What is expected -
Could you return all of the entries below exactly, minus the pictures?

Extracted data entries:
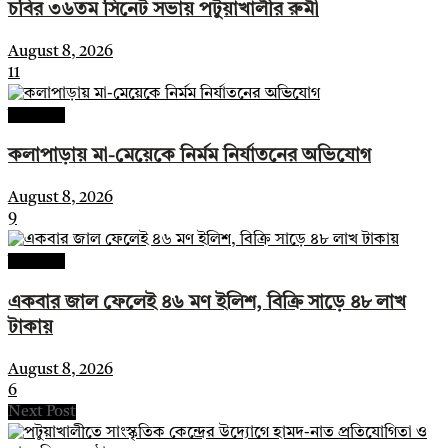
চবির ৩৬তম সিনেট সভায় পটুয়াখালীর রুমী
August 8, 2026
11
কলাপাড়া
কলাপাড়ায় মা-মেয়েকে নির্মম নির্যাতনের অভিযোগ
August 8, 2026
9
কলাপাড়া
একবার জাল ফেলেই ৪৬ মণ ইলিশ, বিক্রি সাড়ে ৪৮ লাখ
টাকায়
August 8, 2026
6
Next Post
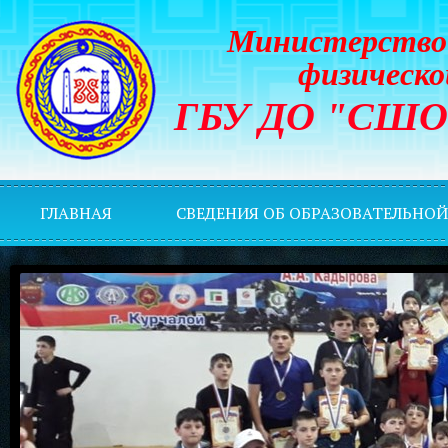
Министерство 
физическо
ГБУ ДО "СШОР 
ГЛАВНАЯ
СВЕДЕНИЯ ОБ ОБРАЗОВАТЕЛЬНО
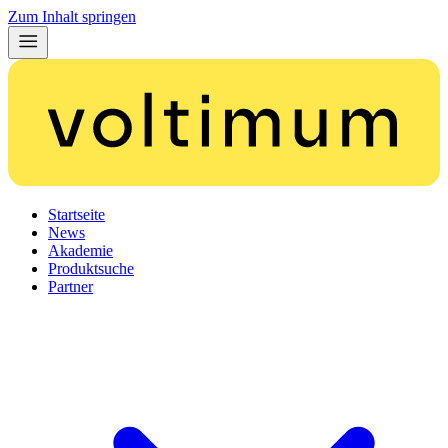
Zum Inhalt springen
Startseite
News
Akademie
Produktsuche
Partner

Problem solution -
চবির ৩৬তম সিনেট সভায় পটুয়াখালীর রুমী
August 8, 2026
11
কলাপাড়া
কলাপাড়ায় মা-মেয়েকে নির্মম নির্যাতনের অভিযোগ
August 8, 2026
9
কলাপাড়া
একবার জাল ফেলেই ৪৬ মণ ইলিশ, বিক্রি সাড়ে ৪৮ লাখ
টাকায়
August 8, 2026
6
Next Post
Министерство 
физическо
ГБУ ДО "СШОР 
ГЛАВНАЯ
СВЕДЕНИЯ ОБ ОБРАЗОВАТЕЛЬНО
Zum Inhalt springen
Startseite
News
Akademie
Produktsuche
Partner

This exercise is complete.